EXERCISE PROMPT: Scan the lines below; pull out those with "Syrian".

MATERIAL PROVIDED:
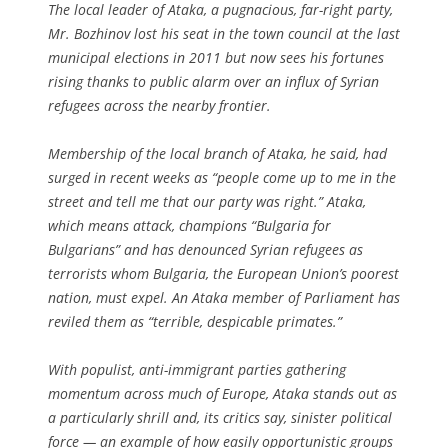
The local leader of Ataka, a pugnacious, far-right party,
Mr. Bozhinov lost his seat in the town council at the last
municipal elections in 2011 but now sees his fortunes
rising thanks to public alarm over an influx of Syrian
refugees across the nearby frontier.
Membership of the local branch of Ataka, he said, had
surged in recent weeks as “people come up to me in the
street and tell me that our party was right.” Ataka,
which means attack, champions “Bulgaria for
Bulgarians” and has denounced Syrian refugees as
terrorists whom Bulgaria, the European Union’s poorest
nation, must expel. An Ataka member of Parliament has
reviled them as “terrible, despicable primates.”
With populist, anti-immigrant parties gathering
momentum across much of Europe, Ataka stands out as
a particularly shrill and, its critics say, sinister political
force — an example of how easily opportunistic groups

ANSWER SPACE:
rising thanks to public alarm over an influx of Syrian
Bulgarians” and has denounced Syrian refugees as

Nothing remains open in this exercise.